“Try saying ‘boo!’ back sometime,” he advised in a quieter tone than he had used to any of the other girls, “and see what happens. If the person you say it to doesn’t run, stand your ground and say it again, louder. But be careful,” he patted Grace on the shoulder, “and don’t scare yourself with your own voice.”

At this everyone laughed, including Grace, and Alice MacKenzie took her father by the arm and started toward the station. “If you don’t look out, father,” she warned, “I’ll say ‘boo!’ to you and then you’ll jump.”

“Oh, go along with you,” Adair MacKenzie pounded his cane on the wooden platform, and then shook it at his daughter, “If you don’t behave yourself, I’ll give you one last spanking that will hold you until you are as old and gray as I am.”

For answer, Alice laughed provocatively up into his face.

“Now, come on, you girls,” Adair frowned as best he could under the circumstances, “we’ve got to get along. And you too, you get a move on,” he pointed his cane, with this, at a tall, lanky blond young man.

At this, Nan and Bess, Rhoda and Grace, Laura and Amelia with one accord turned their eyes on Walker Jamieson.

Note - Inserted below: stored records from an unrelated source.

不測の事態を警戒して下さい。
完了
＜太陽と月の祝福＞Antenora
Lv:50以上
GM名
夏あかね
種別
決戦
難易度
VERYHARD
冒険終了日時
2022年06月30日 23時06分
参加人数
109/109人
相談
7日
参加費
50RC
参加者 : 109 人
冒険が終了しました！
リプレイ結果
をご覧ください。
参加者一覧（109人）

“It’s real, girls.” Walker grinned down into their faces. “It moves and speaks, eats and sleeps just like the rest of the world. It does everything but work.” So saying, he winked quite openly at Alice and lengthened his steps so that he walked beside her father.

“First truth I’ve ever heard you utter,” Adair MacKenzie tried to sound brusk, but didn’t succeed very well. The truth was, of course, that he was intensely pleased with the prospect of spending his summer with this crowd of young people. And, though he would be the last person in the world to admit it, he was intensely flattered that this brilliant young newspaper man was in the party. “Not that he came,” he thought to himself as he noted, with some satisfaction, the regard with which Walker seemed to hold Alice, “to keep me company.” He sighed deeply as he finished the thought. Alice was his only child.

“Got everything?” Adair MacKenzie repeated the question with which he greeted the girls as they all approached the customs office. “Baggage checks? Tourist cards?”

At this, they all opened their purses and rummaged around in them.